Spesso faccio fatica a comprendere l’incapacità di trovare del buono in pseudo horror acclamati a gran voce. Poi arrivano pellicole come questa e mi riappacifico appieno con la mia inadeguatezza.
Midsommar è uno di quei film che fanno a pezzi non solo il cinema e i malcapitati alla visione, ma tutti gli stereotipi utilizzati maldestramente in tali occasioni: studenti americani idioti dediti allo sballo e da tormenti familiari, in gita presso una setta alternativa sciamanica di altri balordi tutti completamente fuori di testa.
Ma anche noi, che magari andiamo al cinema rimanendo perplessi di fronte ai mille messaggi subliminali spacciati per delicati inserti da cogliere senza pregiudizi, non siamo certo da meno.
Non riusciamo a presagire la sòla. Idioti pure noi.
Una sola parola a favore di Aster incentiva la sua povertà narrativa, questa sciatteria cinematografica, l’insistito ricorso al campo geometrico, ai giochi di camera, le contorsioni visive a giustificare quelle mentali, l’orso in bella mostra a giustificare la narrazione checoviana, le movenze dei balletti ai quali forse quell’altro fenomeno di Lanthimos avrebbe potuto suggerire uno stile meno bolso (si auspicano future collaborazioni!), gli specchi riflettenti a sottolineare l’assenza di notte svedese; la carenza di messa in scena (tranne qualche pregevole graffito), la goffaggine dei preamboli, delle sparizioni, delle morti, il festival di mezza estate della decerebrazione collettiva sopportata non solo da adepti ebeti ma anche da presunte menti “fresche”.
“Ci sballiamo adesso o tra un po’?”, equivale giustamente al nostro “spritz ora o prima di cena?” e ti serve il piano assurdo che dovremmo sorbirci praticamente fino alla fine, ma non si può pretendere che ci si cali mani, piedi, anima e cervello in una comunità di balordi e rincoglioniti perfetti dove mancano solo folletti e gnomi.

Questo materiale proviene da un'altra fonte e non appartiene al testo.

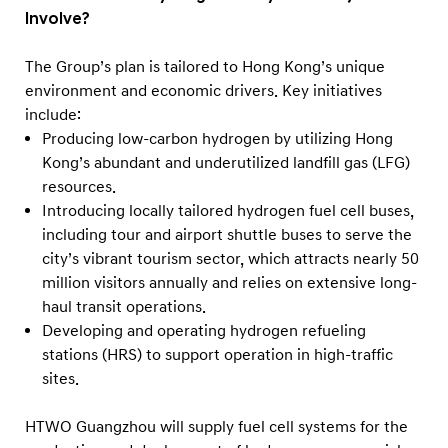
Involve?
The Group’s plan is tailored to Hong Kong’s unique
environment and economic drivers. Key initiatives
include:
Producing low-carbon hydrogen by utilizing Hong
Kong’s abundant and underutilized landfill gas (LFG)
resources.
Introducing locally tailored hydrogen fuel cell buses,
including tour and airport shuttle buses to serve the
city’s vibrant tourism sector, which attracts nearly 50
million visitors annually and relies on extensive long-
haul transit operations.
Developing and operating hydrogen refueling
stations (HRS) to support operation in high-traffic
sites.
HTWO Guangzhou will supply fuel cell systems for the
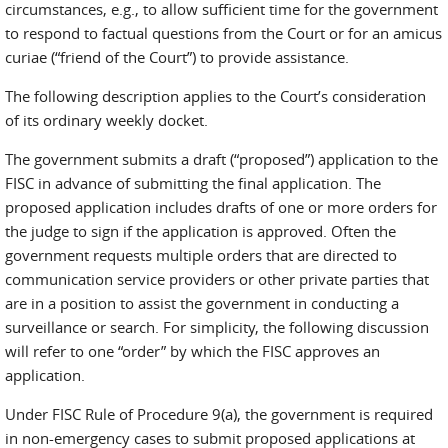
circumstances, e.g., to allow sufficient time for the government
to respond to factual questions from the Court or for an amicus
curiae (“friend of the Court”) to provide assistance.
The following description applies to the Court’s consideration
of its ordinary weekly docket.
The government submits a draft (“proposed”) application to the
FISC in advance of submitting the final application. The
proposed application includes drafts of one or more orders for
the judge to sign if the application is approved. Often the
government requests multiple orders that are directed to
communication service providers or other private parties that
are in a position to assist the government in conducting a
surveillance or search. For simplicity, the following discussion
will refer to one “order” by which the FISC approves an
application.
Under FISC Rule of Procedure 9(a), the government is required
in non-emergency cases to submit proposed applications at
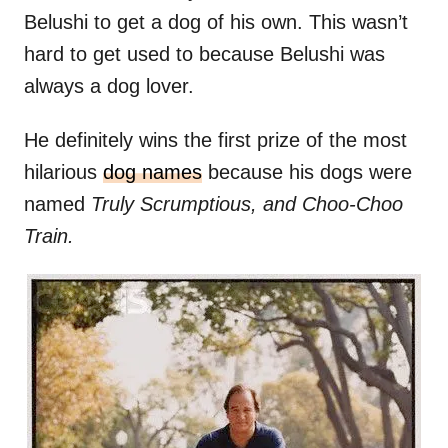
Belushi to get a dog of his own. This wasn’t
hard to get used to because Belushi was
always a dog lover.
He definitely wins the first prize of the most
hilarious
dog names
because his dogs were
named
Truly Scrumptious, and Choo-Choo
Train.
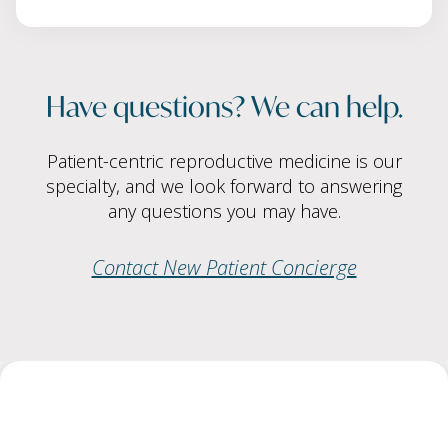
Have questions? We can help.
Patient-centric reproductive medicine is our
specialty, and we look forward to answering
any questions you may have.
Contact New Patient Concierge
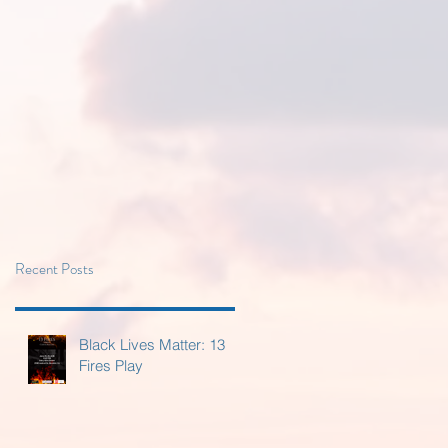
Recent Posts
Black Lives Matter: 13
Fires Play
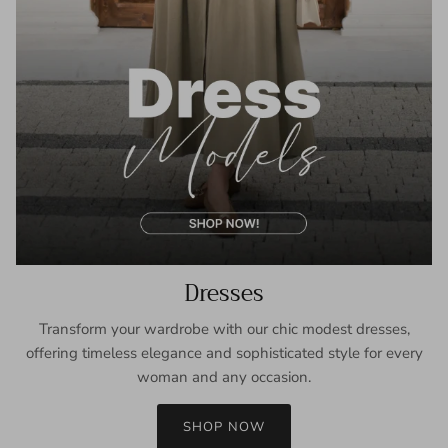
Dresses
Transform your wardrobe with our chic modest dresses,
offering timeless elegance and sophisticated style for every
woman and any occasion.
SHOP NOW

Questo dieci piccoli indiani dei poverissimi (ci perdoni Agata se abbiamo osato..) marcia in sospensione dell’incredulità fin dalle prime battute, (l’ordinario The village diventa Cinema Enorme a confronto), ma per questa ciofeca si scomodano tutta una serie di elevati contenuti che riportano ad un miserabile e comunissimo plot (te sei scopato la mejo del villaggio e mo’ te la faccio paga’ de brutto).. l’élite critica invece offre credito immenso a questi “esperimenti” fino a tuffarsi olimpicamente (frequenti i richiami ai tedofori anche) nel ridicolo, tipo vittime sacrificali dalla rupe.
Vogliamo tutti credere, infine, che il livello di beoti che anima questa congrega di fanatici uscita da un documentario vichingo, non possa certo prevalere sulla meglio gioventù americana abituata a ben altre efferatezze, vorremmo credere infine alla ricerca antropologica che pesca nel disturbante del folk horror calandoci in psicologie collettive degne di studi approfonditi (ma forse basta rimpinzarsi di droghe, stregonerie, incantesimi preistorici e qualche pelo pubico (chi non ne ha mai trovato almeno uno - riconoscendolo al volo - nei cheese burger Mac?)